Alicia, Švankmajer y el alma del surrealismo animado

Un sueño victoriano que nunca termina

Cuando Lewis Carroll creó para Alice Liddell el relato que después sería Alicia en el País de las Maravillas (1865), no imaginó que sembraría una semilla destinada a germinar hasta nuestros días. Mucho menos podía prever que brotaría en los rincones más oscuros de la imaginación. Lo que nació como pasatiempo infantil se convirtió en espejo de lo imposible: cuerpos que se expanden y se contraen, animales que hablan, objetos que conspiran en silencio. La moral rígida del siglo XIX tembló ante una fábula que difuminaba la frontera entre vigilia y ensoñación.

Mutaciones de un clásico

Con el tiempo, Alicia cambió de rostro. Disney (1951) vistió el absurdo con colores amables; Tim Burton (2010–2016) lo condujo hacia un gótico de cuento. Pero fue Jan Švankmajer quien, en 1988, despojó al mito de toda dulzura y lo arrojó a un sótano húmedo, donde muñecas de porcelana parpadean con vida prestada, conejos sangran aserrín y cada taza, cada calcetín, cada puerta oculta una amenaza secreta.

El alquimista checo

Nacido en Praga en 1934, Švankmajer ha sido llamado alquimista de lo perturbador. Su arte combina el stop-motion con el teatro de marionetas, la arcilla y la taxidermia. Nada en su cine busca embellecer: todo apunta a lo rugoso, lo áspero, lo incómodo. Se inspira en el teatro negro de su ciudad y dialoga con Arcimboldo, Poe, Fausto y el propio Carroll, a quien consideró un surrealista avant la lettre.

Obsesiones y símbolos

“Sé un completo sumiso de tus obsesiones”, sentencia Švankmajer. Y en efecto, sus películas reiteran motivos que se convierten en un ostinato visual: la comida como rito, el consumismo y la violencia, el cuerpo como territorio vulnerable, la revuelta, el inconsciente, la muerte.
Su Něco z Alenky (Algo sobre Alicia), título original de la cinta, conserva ecos del relato victoriano pero está impregnada de muerte. Sus imágenes dialogan con la antigua tradición de la vanitas, ese género artístico que recuerda la fugacidad de la vida mediante cráneos, relojes y despojos.

Surrealismo: entre sueño y ciencia

Estas fijaciones enlazan con la raíz misma del surrealismo, nacido como rebelión estética y visto por la ciencia como un espejo de la mente. Allí donde la razón se diluye, el cerebro enciende conexiones improbables: relojes que sangran, muñecas que respiran, gatos que transitan entre la vida y la muerte. En ese cruce —entre lo absurdo y lo familiar, lo fascinante y lo siniestro— la memoria graba las imágenes con la intensidad de un sueño imposible de olvidar.

Alicia como rito de paso

En manos de Švankmajer, la aventura deja de ser juego y se convierte en rito de paso. La comida envenena, el cuerpo se recompone a jirones, el tiempo se derrama como polvo. Incluso la forma del filme contribuye a esa metamorfosis:

  • El formato 4:3, ya anticuado en 1988, encierra a la niña en un gabinete de objetos y taxidermias. La sensación claustrofóbica refuerza el efecto de teatro de marionetas.

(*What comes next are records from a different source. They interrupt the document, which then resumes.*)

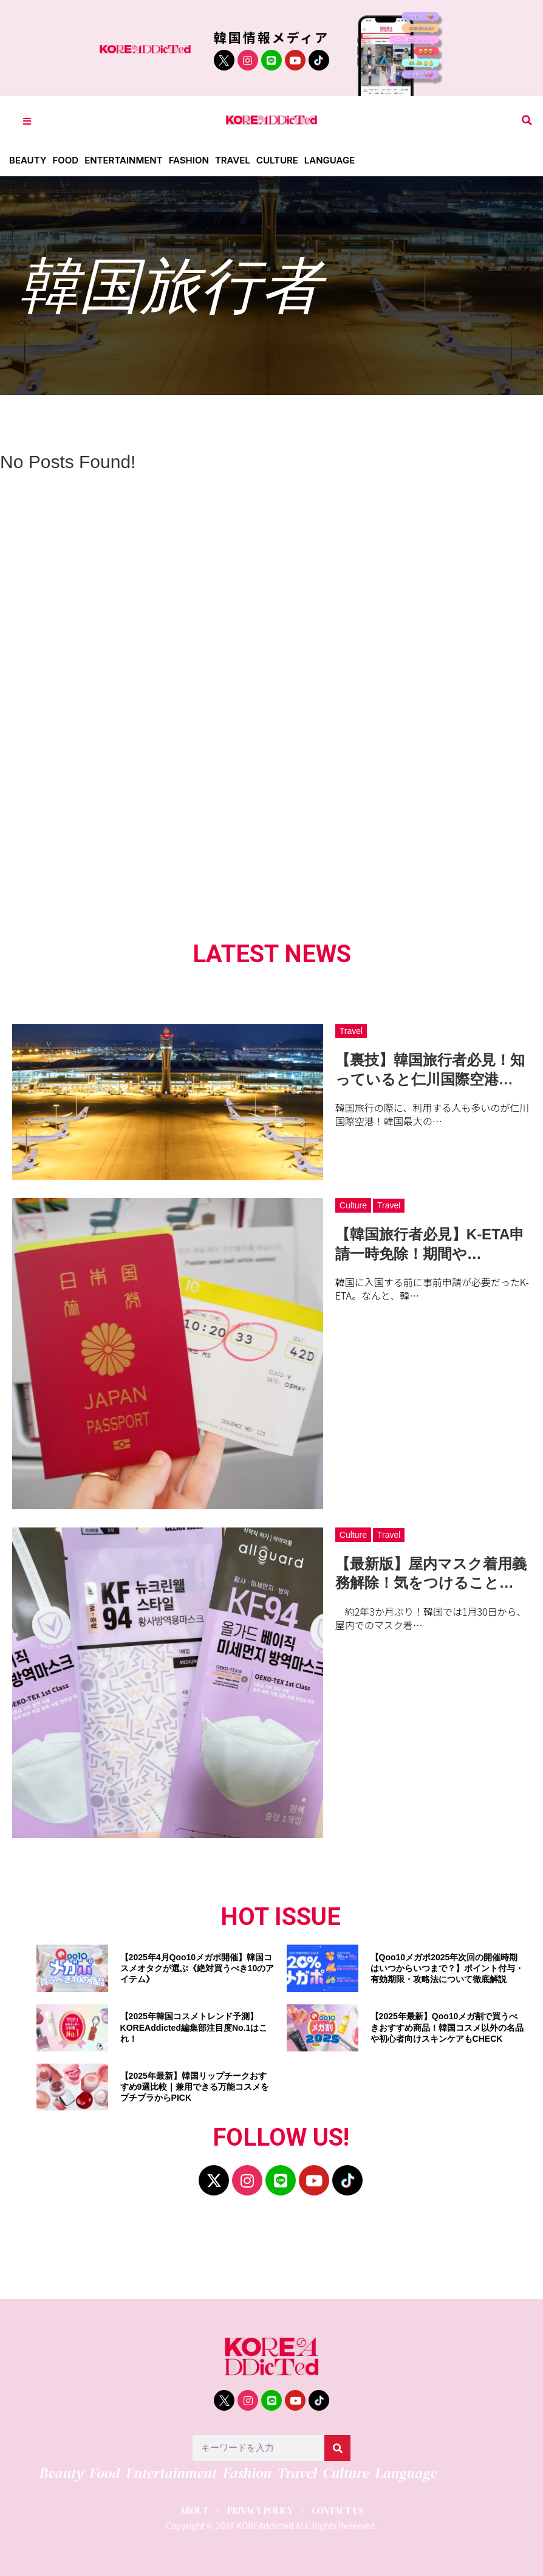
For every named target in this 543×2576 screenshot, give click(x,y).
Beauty (27, 160)
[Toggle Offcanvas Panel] (27, 120)
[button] (527, 121)
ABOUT (194, 2510)
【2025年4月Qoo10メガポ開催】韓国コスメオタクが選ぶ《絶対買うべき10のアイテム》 (197, 1968)
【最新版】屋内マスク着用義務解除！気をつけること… (431, 1573)
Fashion (189, 160)
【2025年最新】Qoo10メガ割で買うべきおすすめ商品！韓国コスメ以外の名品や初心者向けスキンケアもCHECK (447, 2027)
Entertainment (123, 160)
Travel (232, 160)
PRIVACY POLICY (260, 2510)
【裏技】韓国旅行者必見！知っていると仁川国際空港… (430, 1069)
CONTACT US (337, 2510)
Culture (277, 160)
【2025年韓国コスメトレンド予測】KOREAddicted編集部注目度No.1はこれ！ (194, 2027)
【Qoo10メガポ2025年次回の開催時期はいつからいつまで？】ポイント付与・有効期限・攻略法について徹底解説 (447, 1968)
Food (65, 160)
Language (329, 160)
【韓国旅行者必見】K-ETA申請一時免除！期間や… (430, 1243)
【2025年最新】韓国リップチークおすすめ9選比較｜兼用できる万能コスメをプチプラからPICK (195, 2086)
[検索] (337, 2448)
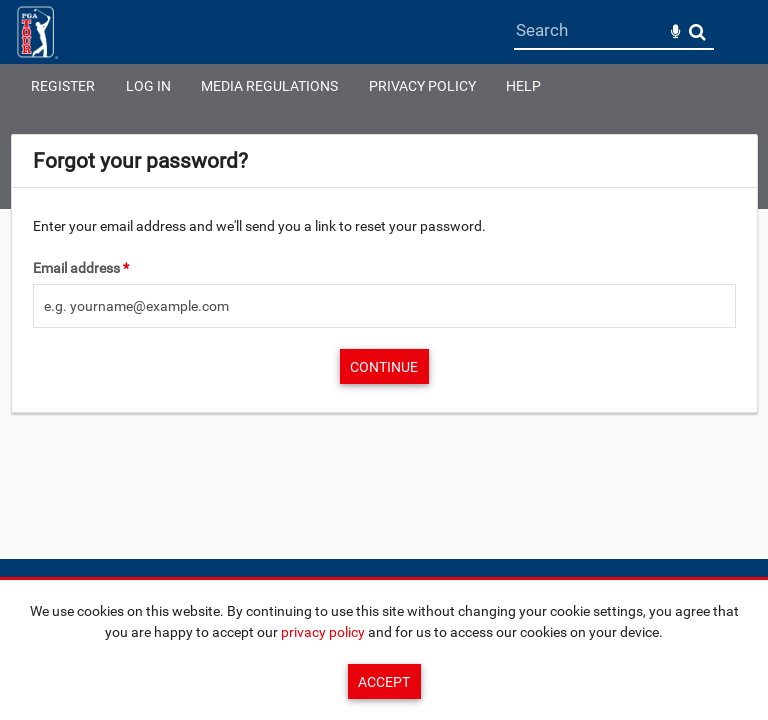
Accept (384, 682)
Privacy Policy (422, 86)
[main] (384, 273)
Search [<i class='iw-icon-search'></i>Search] (697, 31)
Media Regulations (269, 86)
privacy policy (323, 632)
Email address (81, 268)
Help (523, 86)
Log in (148, 86)
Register (63, 86)
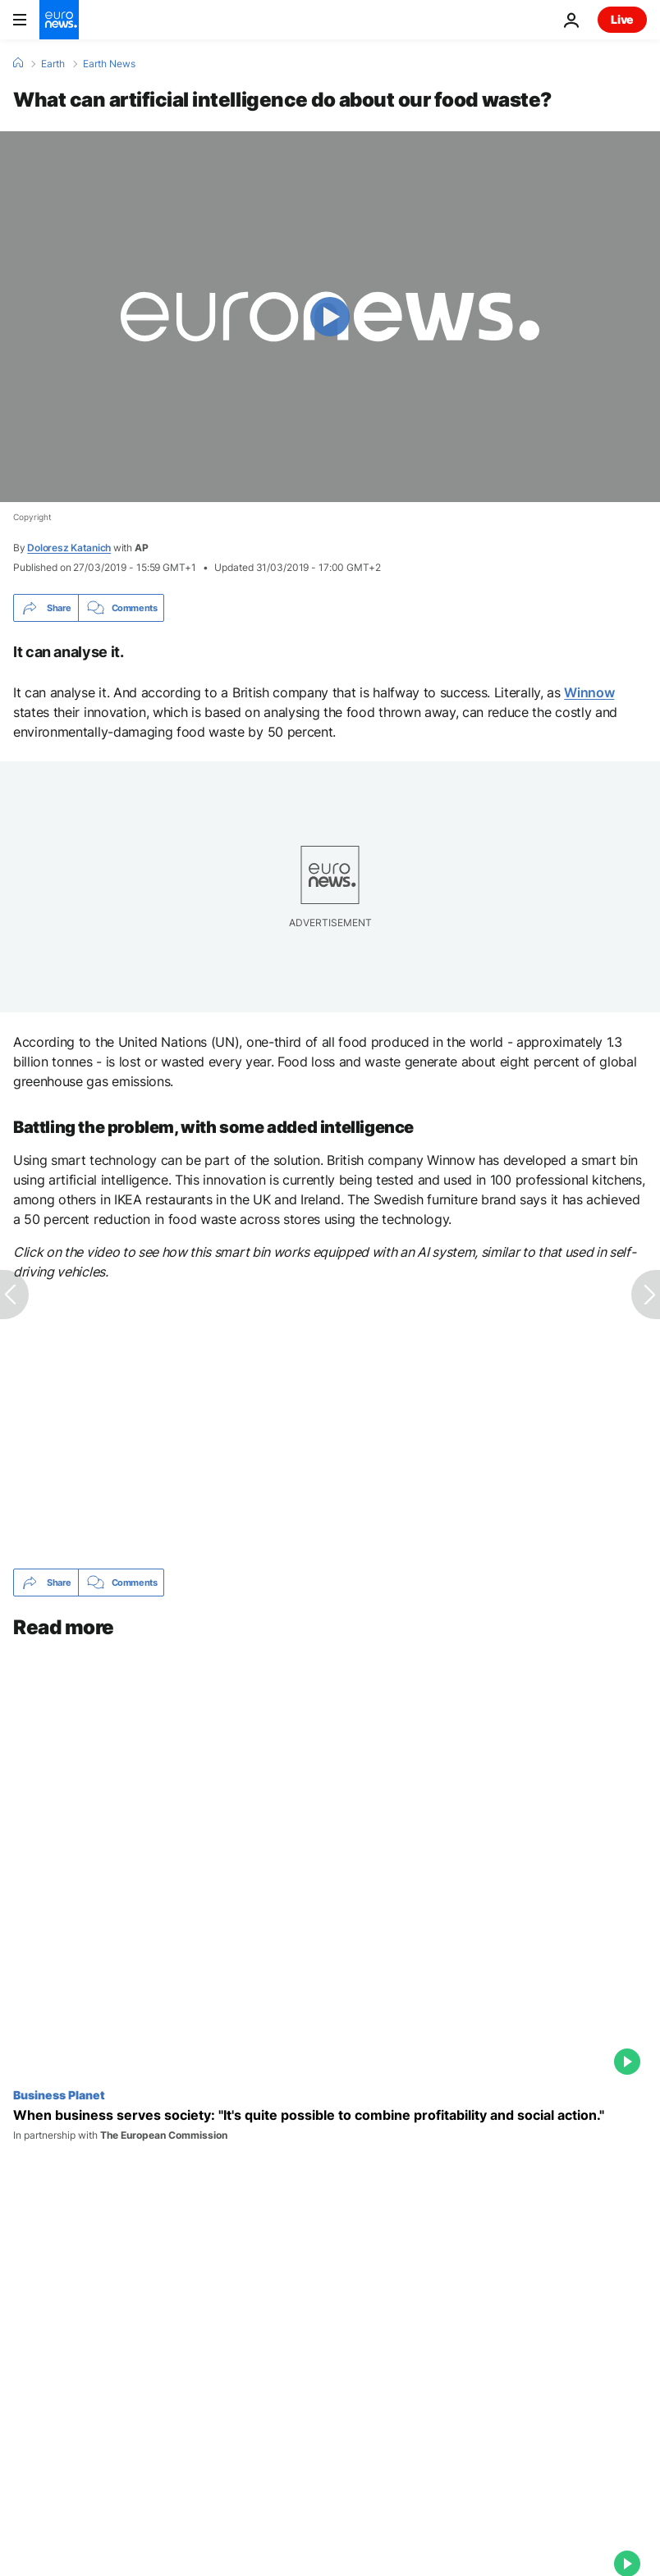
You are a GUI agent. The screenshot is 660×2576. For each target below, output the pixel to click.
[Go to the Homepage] (59, 19)
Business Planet (59, 2094)
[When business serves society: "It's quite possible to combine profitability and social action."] (330, 2125)
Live (622, 19)
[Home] (18, 63)
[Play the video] (330, 316)
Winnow (589, 692)
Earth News (109, 64)
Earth (53, 64)
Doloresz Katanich (69, 547)
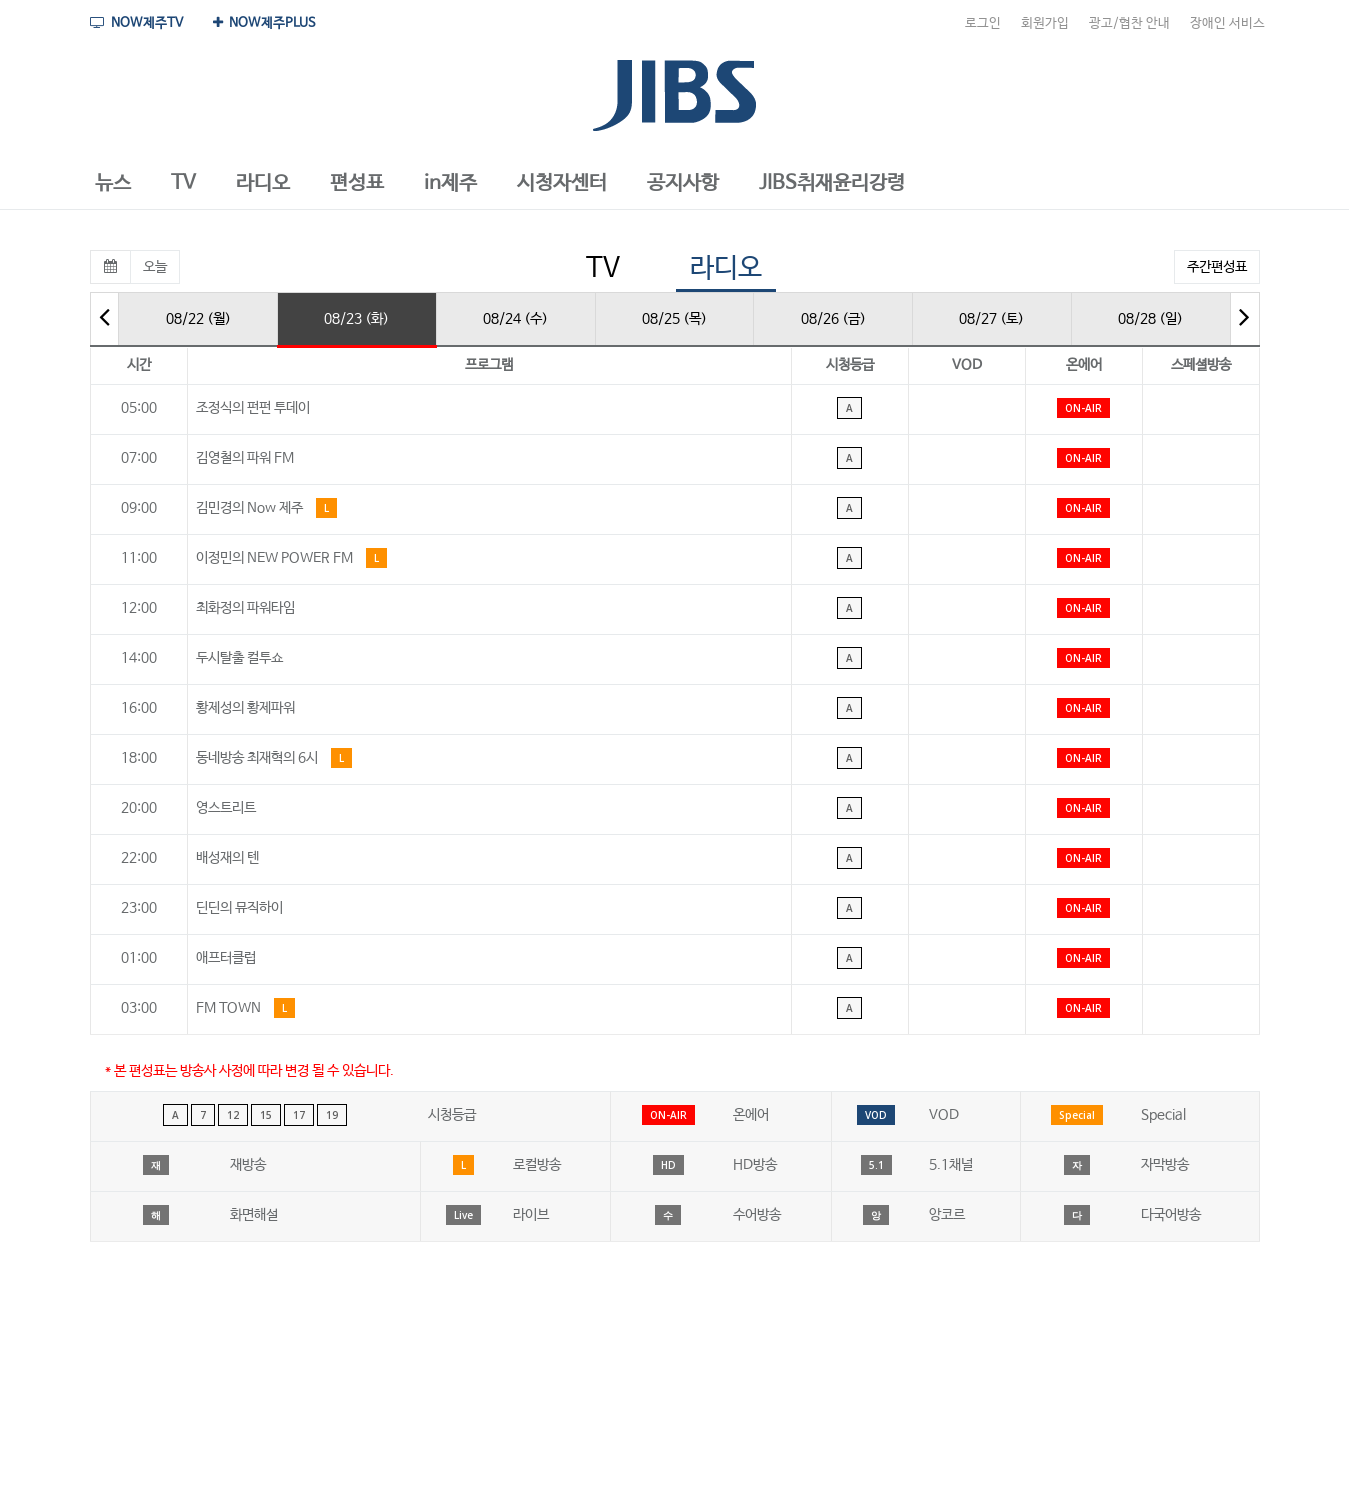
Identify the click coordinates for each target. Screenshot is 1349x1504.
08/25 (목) (674, 319)
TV (603, 268)
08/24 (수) (515, 319)
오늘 (155, 267)
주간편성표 (1217, 267)
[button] (113, 184)
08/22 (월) (198, 319)
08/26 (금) (833, 319)
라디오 (726, 268)
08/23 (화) (356, 319)
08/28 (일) (1150, 319)
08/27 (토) (991, 319)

  • La paleta terrosa de marrones y grises transforma cada rincón en materia áspera, orgánica, casi palpable.

  • La música abre con un piano infantil que sugiere inocencia, pero pronto se revela como un engaño: un eco mecánico que anticipa el rumor de tijeras, relojes y huesos. La infancia, lejos de refugio, se convierte en el territorio donde lo siniestro florece.

Epílogo: entre Carroll, Švankmajer y más allá

Si Carroll abrió la puerta al sueño, Švankmajer mostró que esa puerta también conduce a la pesadilla. En ese territorio intermedio, la animación deja de ser mero movimiento: se convierte en alma prestada, espíritu que respira en lo inerte, recordándonos que hay fragmentos de nosotros siempre dispuestos a despertar en formas inesperadas.
Así, de Carroll a Švankmajer y más allá, Alicia no deja de ser un espejo roto donde la mente experimenta consigo misma: un laboratorio de sueños en el que cada fragmento nos devuelve, como un eco, la verdad de nuestras pesadillas.